During his White House years, Stephanopoulos was always known to be among those who were most eager to discredit any Clinton critic at the first get-go. Even Rahm Emanuel, another famously aggressive Clinton aide, sometimes thought Stephanopoulos wanted to go too far.
After being hired by ABC News, Stephanopoulos used his position soon after the Lewinsky scandal broke to outline the White House’s scorched-earth strategy to discredit and expose potential opponents. He then sought to avoid legal questions about his role by claiming to be a journalist. He was rebuked by a federal judge for providing “not truthful” testimony in a lawsuit.
Now, Stephanopoulos shows up again, aggressively trying to discredit Peter Schweizer’s new book Clinton Cash when it becomes clear that it’s a threat to Hillary Clinton’s presidential campaign.
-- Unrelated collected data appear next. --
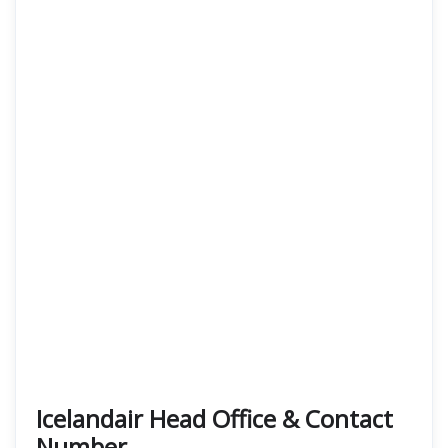
Icelandair Head Office & Contact
Number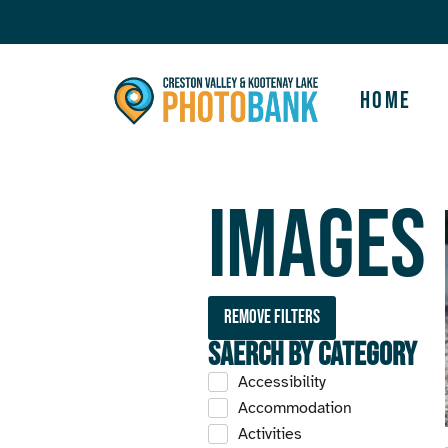
Home
Images
Remove filters
Saerch by Category
Accessibility
Accommodation
Activities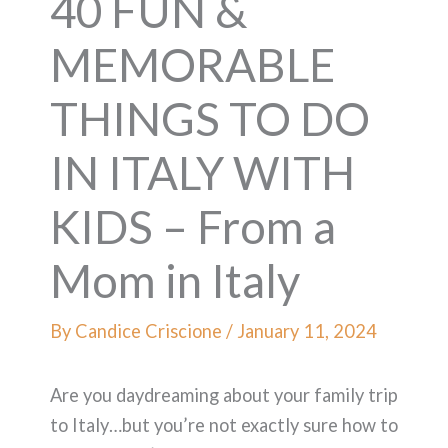
40 FUN &
MEMORABLE
THINGS TO DO
IN ITALY WITH
KIDS – From a
Mom in Italy
By
Candice Criscione
/
January 11, 2024
Are you daydreaming about your family trip
to Italy…but you’re not exactly sure how to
He chooses not to reveal his extensive ties with the Clinton Foundation, which go way beyond the mere donation of $75,000 to include the following items compiled by NewsBusters:
Asserted that “there is hope” donations to foundation will “lead to something”
Appeared on conference calls with Democratic strategists
Used his ABC News platform to run unofficial infomercials for Clinton Foundation
In his 1999 memoir, recounted his “love” for Hillary Clinton
Hillary’s campaign manager Robby Mook interned for Stephanopoulos; thanked in memoir
In addition, NewsBusters’ Geoff Dickens has compiled a list of ten times George Stephanopoulos sucked up to the Clintons on ABC’s airwaves.
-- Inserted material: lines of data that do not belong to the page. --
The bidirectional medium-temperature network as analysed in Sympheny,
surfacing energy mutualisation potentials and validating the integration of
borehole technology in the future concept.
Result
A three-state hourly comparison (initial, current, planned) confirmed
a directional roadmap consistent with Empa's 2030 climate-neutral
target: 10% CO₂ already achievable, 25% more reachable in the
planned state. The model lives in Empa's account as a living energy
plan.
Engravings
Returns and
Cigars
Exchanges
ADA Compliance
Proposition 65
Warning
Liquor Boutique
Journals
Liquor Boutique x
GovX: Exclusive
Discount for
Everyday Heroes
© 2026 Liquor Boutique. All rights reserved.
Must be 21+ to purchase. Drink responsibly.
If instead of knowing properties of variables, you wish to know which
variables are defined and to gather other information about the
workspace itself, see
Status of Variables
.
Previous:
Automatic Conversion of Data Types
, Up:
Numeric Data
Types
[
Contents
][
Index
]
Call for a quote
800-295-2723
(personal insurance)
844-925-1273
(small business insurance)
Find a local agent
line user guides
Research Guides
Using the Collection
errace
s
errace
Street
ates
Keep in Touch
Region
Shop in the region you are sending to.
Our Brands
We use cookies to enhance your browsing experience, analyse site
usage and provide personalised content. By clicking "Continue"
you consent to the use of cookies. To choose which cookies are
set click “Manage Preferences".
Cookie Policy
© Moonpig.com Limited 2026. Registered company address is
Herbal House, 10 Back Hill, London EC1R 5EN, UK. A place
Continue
Is it any wonder that confidence and trust in major media figures have plummeted to such low levels? It’s no surprise that ABC News is in cover-up mode when it comes to L’Affaire Stephanopoulos. Disciplining him would reveal just how bad a mistake they made when they so quickly transported him from the Clinton White House attack machine to the commanding heights of ABC News.
— John Fund is national-affairs correspondent for National Review Online.